Wobec nieobecności ponad 30 posłów PiS opozycja mogła wygrać głosowanie i nie dopuścić do rozszerzenia porządku obrad Sejmu o projekt nowelizacji ustaw o ustroju sądów powszechnych i Sądzie Najwyższym czyli tzw. ustawę represyjną wobec sędziów. Jednak w czasie kluczowych głosowań na sali zabrakło też ok. 30 posłów opozycji.
Borys Budka, szef klubu KO poinformował o ukaraniu nieobecnych w czasie głosowania posłów.

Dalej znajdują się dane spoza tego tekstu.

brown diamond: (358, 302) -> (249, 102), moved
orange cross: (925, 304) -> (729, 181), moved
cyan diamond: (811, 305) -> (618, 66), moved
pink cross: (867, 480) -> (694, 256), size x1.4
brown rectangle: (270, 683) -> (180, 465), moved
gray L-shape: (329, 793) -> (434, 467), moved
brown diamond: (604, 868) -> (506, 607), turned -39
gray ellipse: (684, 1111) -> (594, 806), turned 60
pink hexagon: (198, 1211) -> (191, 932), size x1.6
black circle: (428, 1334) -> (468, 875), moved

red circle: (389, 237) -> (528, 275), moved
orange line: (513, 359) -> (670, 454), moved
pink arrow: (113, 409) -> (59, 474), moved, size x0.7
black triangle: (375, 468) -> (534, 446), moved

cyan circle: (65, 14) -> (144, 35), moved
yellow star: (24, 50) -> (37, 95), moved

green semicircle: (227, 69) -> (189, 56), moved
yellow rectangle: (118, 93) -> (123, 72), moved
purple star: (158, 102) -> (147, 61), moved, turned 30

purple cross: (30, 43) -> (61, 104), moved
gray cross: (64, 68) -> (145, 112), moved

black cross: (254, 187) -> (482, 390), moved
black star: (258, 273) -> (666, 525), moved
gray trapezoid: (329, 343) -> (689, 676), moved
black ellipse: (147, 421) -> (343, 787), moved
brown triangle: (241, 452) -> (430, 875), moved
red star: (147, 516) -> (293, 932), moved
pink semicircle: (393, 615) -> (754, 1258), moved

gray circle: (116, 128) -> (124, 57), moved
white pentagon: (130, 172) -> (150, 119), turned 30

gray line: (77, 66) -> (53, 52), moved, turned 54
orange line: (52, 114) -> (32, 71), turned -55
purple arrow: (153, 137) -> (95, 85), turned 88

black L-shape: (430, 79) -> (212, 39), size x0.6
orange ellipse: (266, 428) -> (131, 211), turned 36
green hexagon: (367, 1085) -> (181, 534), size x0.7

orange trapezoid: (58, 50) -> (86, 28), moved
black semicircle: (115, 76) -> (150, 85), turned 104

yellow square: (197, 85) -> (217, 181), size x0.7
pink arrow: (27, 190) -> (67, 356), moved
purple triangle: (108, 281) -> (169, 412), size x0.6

Czytaj także: Posłowie opozycji tłumaczą się z nieobecności na głosowaniu
- Opozycja zawiodła. Przepraszam we własnym imieniu i nas wszystkich. Wszystkie głosowania są ważne. Ten dystans do koalicji nie jest duży, więc pełna mobilizacja jest ważna, szczególnie w przypadku ustawy dot. sądów - powiedział w rozmowie z Polsat News Grzegorz Schetyna.
Jednocześnie lider PO uważa, że "w tej sprawie mógł zawieść brak doświadczenia". - Młodzi szefowie klubów parlamentarnych jak Borys Budka, czy Krzysztof Gawkowski, ale też Władysław Kosiniak-Kamysz nie poradzili sobie z odpowiedzialnością - ocenił.